There is a fine line between righteous and selfish anger, and I’ve noticed I tend to ride that line quite closely. I am always wound up in a way that seems as if an explosion of screams or tears could erupt at any moment—and that isn’t the way we were designed to operate. It’s exhausting to feel this way all the time.
Stewing in our anger and dwelling on everything that frustrates us (not just good, righteous anger) is never the way to engage the Heart of God in and through us. Yes, Jesus did flip the tables and drive people out of the temple, but He only did it once, and His anger was rooted in righteousness.

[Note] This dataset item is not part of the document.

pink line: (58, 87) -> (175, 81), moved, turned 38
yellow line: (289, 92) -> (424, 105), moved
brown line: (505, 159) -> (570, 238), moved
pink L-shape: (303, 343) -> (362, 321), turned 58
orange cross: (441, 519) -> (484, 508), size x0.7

He didn’t come back to the anger after taking action every 2 days and talk about how incredulous he was at the manner in which things had gone down. He didn’t rehash a desire to flip more tables or release more animals. He simply allowed anger to be a motivator for Kingdom work.
But where we are consumed by anger, we are more easily manipulated by Hell.

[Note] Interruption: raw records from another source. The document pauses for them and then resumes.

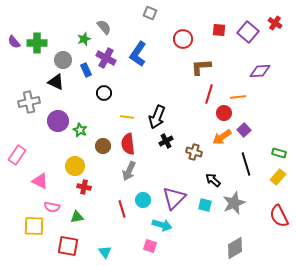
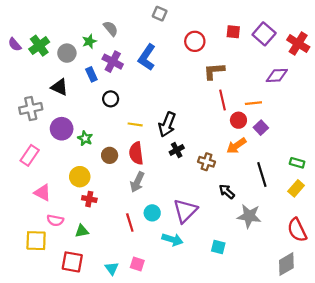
red cross: (275, 23) -> (298, 43), moved, size x1.5
green cross: (37, 43) -> (39, 46), turned -36
gray circle: (63, 60) -> (67, 53), moved
red line: (209, 94) -> (223, 100), turned -30
purple square: (244, 130) -> (261, 128), moved
pink rectangle: (17, 155) -> (30, 155), moved
gray star: (234, 203) -> (249, 216), turned 30
cyan square: (205, 205) -> (218, 247), moved
pink square: (150, 246) -> (137, 264), moved
gray diamond: (235, 248) -> (286, 264), moved

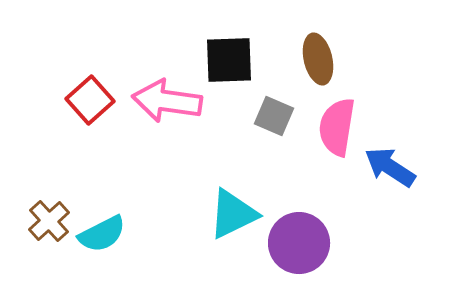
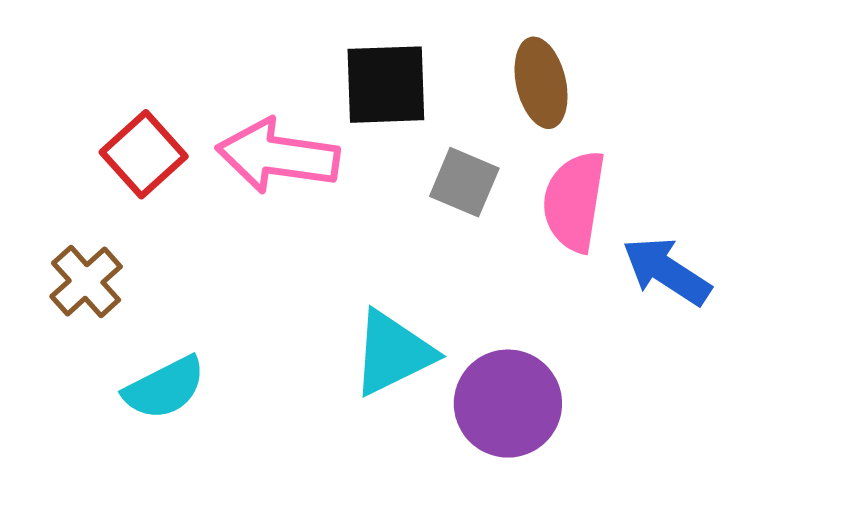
brown cross: (49, 221) -> (86, 282), moved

And, don’t get me wrong, anger is a good thing sometimes. Anger against things like racial injustice, human trafficking, abuse—all of these horrifying realities need a little anger driven at them to help overcome them further. But even in our anger that is good and well-directed, we are not to be consumed by it.
One of the most fascinating things I’ve noticed in survivors of violence, specifically human trafficking victims, is not the anger they feel or have directed toward their kidnappers and abusers but the pity and authentic forgiveness they have. It is the most God-like expression of forgiveness I could ever imagine. Is there anger there? Of course—I’m certain of it—I would be angry if so much was taken from me. In fact, there is a large handful of people rescued from trafficking who eventually go back in to working to end human trafficking. The pity and forgiveness does not stop the action—it actually encourages justice and relief in a way that is unique to the pursuit of biblical freedom. The greatest lesson I’ve learned from them is that anger does not have to be in charge. Anger helps drive change, but it only damages if it’s given total control.
“And ‘don’t sin by letting anger control you.’ Don’t let the sun go down while you are still angry, for anger gives a foothold to the devil.” (Ephesians 4:26-27)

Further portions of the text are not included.